Receptor.AI Inc. (“Receptor.AI”), a TechBio company developing AI-driven discovery platforms for molecular design and preclinical drug discovery, and Onepot AI, Inc. (“onepot”), an AI-native automated chemistry company, today announced a strategic collaboration to accelerate the transition from computationally prioritized small molecules to experimentally testable, assay-ready compounds.
The collaboration brings together Receptor.AI’s AI-driven drug discovery capabilities and its REAXENSE™ chemistry enablement platform with onepot’s CORE chemical compound space and automated synthesis infrastructure. Together, the companies aim to address one of the most persistent bottlenecks in small-molecule discovery: converting promising virtual hits into high-quality physical compounds that can be synthesized, tested, and optimized within practical project timelines.
Receptor.AI will access onepot’s CORE chemical compound space, an enumerated collection of 2.7 billion synthesis-ready compounds derived from medicinal-chemistry reaction classes and commercially available building blocks. This will expand Receptor.AI’s ability to identify and prioritize molecules that are not only computationally promising but also readily accessible for rapid experimental validation.
onepot contributes its CORE compounds and automated synthesis platform, providing access to a differentiated, unique library with over 70% Rule-of-Five-compliant molecules and delivery in as little as five business days. By combining these capabilities with Receptor.AI’s AI-guided molecular design and prioritization workflows, the collaboration aims to make selected computational hits more directly actionable for synthesis, testing, and iterative optimization.
As prioritized compounds advance toward experimental validation, Receptor.AI will leverage the REAXENSE™ platform to bridge computational prioritization and synthesis-aware chemistry workflows, enabling a more efficient transition from virtual discovery to assay-ready materials.
Together, Receptor.AI and onepot aim to create a tighter connection between molecular design, compound prioritization, synthesis execution, and experimental feedback. This integrated approach is designed to help pharmaceutical and biotech teams shorten DMTA cycles, reduce friction between in silico discovery and laboratory validation, and move promising small-molecule programs forward with greater speed and confidence.
“The real bottleneck in AI-driven drug discovery is not only finding promising molecules, but deciding which ones are worth making, testing, and optimizing,” said Dr. Alan Nafiiev, Founder and CEO of Receptor.AI. “By connecting Receptor.AI’s AI-driven discovery capabilities and REAXENSE™ chemistry enablement platform with onepot’s CORE chemical space and rapid synthesis infrastructure, we can help partners move faster from virtual hits to assay-ready compounds and make experimental validation more actionable.”

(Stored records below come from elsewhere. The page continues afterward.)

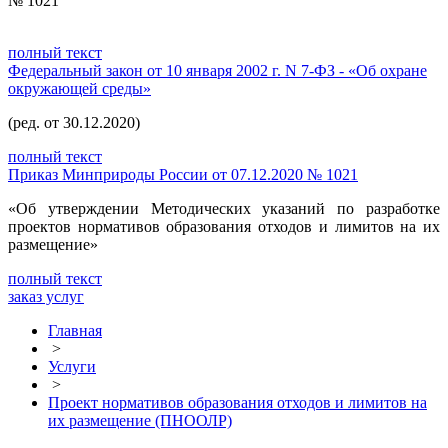
№ 1021
полный текст
Федеральный закон от 10 января 2002 г. N 7-ФЗ - «Об охране
окружающей среды»
(ред. от 30.12.2020)
полный текст
Приказ Минприроды России от 07.12.2020 № 1021
«Об утверждении Методических указаний по разработке
проектов нормативов образования отходов и лимитов на их
размещение»
полный текст
заказ услуг
Главная
>
Услуги
>
Проект нормативов образования отходов и лимитов на
их размещение (ПНООЛР)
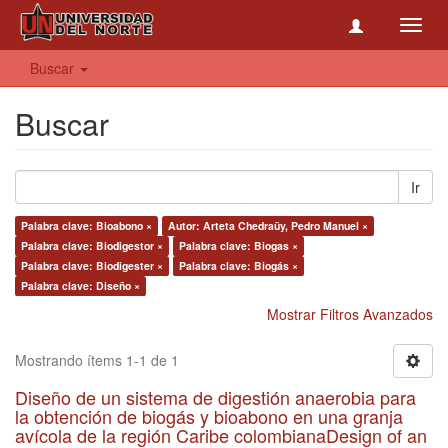
Toggl
navig
Buscar
Buscar
Ir
Palabra clave: Bioabono ×
Autor: Arteta Chedraüy, Pedro Manuel ×
Palabra clave: Biodigestor ×
Palabra clave: Biogas ×
Palabra clave: Biodigester ×
Palabra clave: Biogás ×
Palabra clave: Diseño ×
Mostrar Filtros Avanzados
Mostrando ítems 1-1 de 1
Diseño de un sistema de digestión anaerobia para
la obtención de biogás y bioabono en una granja
avícola de la región Caribe colombianaDesign of an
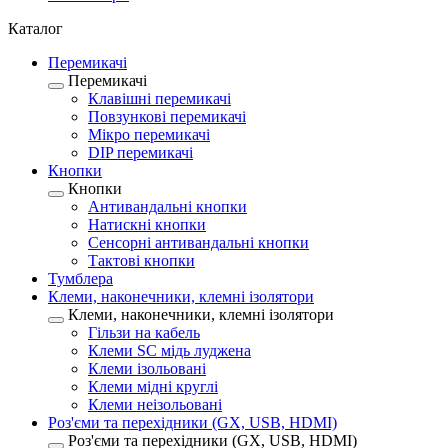
Каталог
Перемикачі
Перемикачі
Клавішні перемикачі
Повзункові перемикачі
Мікро перемикачі
DIP перемикачі
Кнопки
Кнопки
Антивандальні кнопки
Натискні кнопки
Сенсорні антивандальні кнопки
Тактові кнопки
Тумблера
Клеми, наконечники, клемні ізолятори
Клеми, наконечники, клемні ізолятори
Гільзи на кабель
Клеми SC мідь луджена
Клеми ізольовані
Клеми мідні круглі
Клеми неізольовані
Роз'єми та перехідники (GX, USB, HDMI)
Роз'єми та перехідники (GX, USB, HDMI)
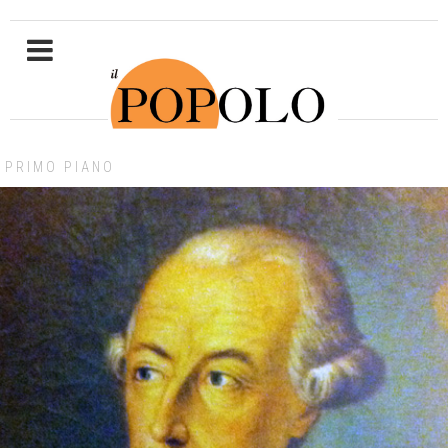
PRIMO PIANO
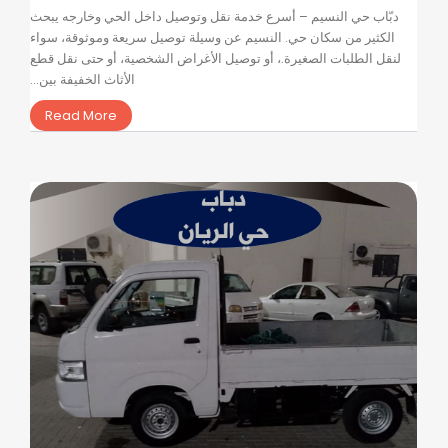
دبّاب حي النسيم – أسرع خدمة نقل وتوصيل داخل الحي وخارجه يبحث
الكثير من سكان حي. النسيم عن وسيلة توصيل سريعة وموثوقة، سواء
لنقل الطلبات الصغيرة.، أو توصيل الأغراض الشخصية، أو حتى نقل قطع
الأثاث الخفيفة بين...
Read More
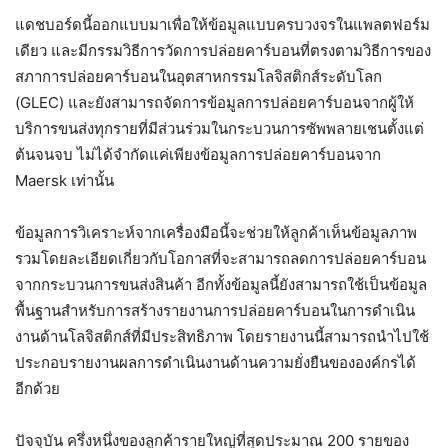
แดชบอร์ดนี้ออกแบบมาเพื่อให้ข้อมูลแบบครบวงจรในแพลตฟอร์ม
เดียว และมีกรรมวิธีการวัดการปล่อยคาร์บอนที่ตรงตามวิธีการของ
สภาการปล่อยคาร์บอนในอุตสาหกรรมโลจิสติกส์ระดับโลก
(GLEC) และยังสามารถจัดการข้อมูลการปล่อยคาร์บอนจากผู้ให้
บริการขนส่งทุกรายที่มีส่วนร่วมในกระบวนการซัพพลายเชนตั้งแต่
ต้นจนจบ ไม่ได้จำกัดแค่เพียงข้อมูลการปล่อยคาร์บอนจาก
Maersk เท่านั้น
ข้อมูลการวิเคราะห์จากเครื่องมือนี้จะช่วยให้ลูกค้าเห็นข้อมูลภาพ
รวมโดยละเอียดเกี่ยวกับโอกาสที่จะสามารถลดการปล่อยคาร์บอน
จากกระบวนการขนส่งสินค้า อีกทั้งข้อมูลนี้ยังสามารถใช้เป็นข้อมูล
พื้นฐานสำหรับการสร้างรายงานการปล่อยคาร์บอนในการดำเนิน
งานด้านโลจิสติกส์ที่มีประสิทธิภาพ โดยรายงานนี้สามารถนำไปใช้
ประกอบรายงานผลการดำเนินงานด้านความยั่งยืนขององค์กรได้
อีกด้วย
ปัจจุบัน ครึ่งหนึ่งของลูกค้ารายใหญ่ที่สุดประมาณ 200 รายของ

“At onepot, we believe the Make step should move at the speed of modern computational discovery,” said Dr. Daniil Boiko, Co-Founder and CEO of onepot. “The collaboration with Receptor.AI connects AI-guided compound prioritization with the AI-charted part of synthesis-ready chemical space. Together, we can help teams move from molecular ideas to real compounds, assay data, and optimization decisions fast.”
The initial phase will focus on connecting onepot’s CORE chemical compound space with Receptor.AI’s small-molecule discovery workflows, while using REAXENSE™ to support synthesis-aware chemistry coordination and execution planning. Over time, Receptor.AI and onepot expect the partnership to support joint discovery opportunities and broader applications across AI-driven small-molecule drug discovery.
The collaboration addresses a growing need in AI-enabled drug discovery: computational models can generate and prioritize molecules at unprecedented scale, but experimental progress still depends on practical access to compounds that can be synthesized, delivered, tested, and improved.
About Receptor.AI
Receptor.AI is a U.S.-based TechBio company developing adaptive discovery platforms for AI-guided molecular design and preclinical drug discovery. Its technology combines generative AI, structure- and physics-based modeling, multi-objective optimization, and decision engines to help pharmaceutical and biotech partners design, prioritize, and optimize drug candidates across small molecules, peptides, and induced proximity modalities. More information: https://www.receptor.ai/
About onepot
onepot is an AI-native automated chemistry company building infrastructure to accelerate the “Make” step in modern drug discovery. Its platform combines synthesis-ready chemical space, synthesis prediction, route selection, automated execution, purification, and QC to enable rapid access to assay-ready compounds, all guided and executed by AI models and agents. By reducing timelines and increasing confidence in synthetic feasibility, onepot helps discovery teams translate molecular ideas into real compounds faster.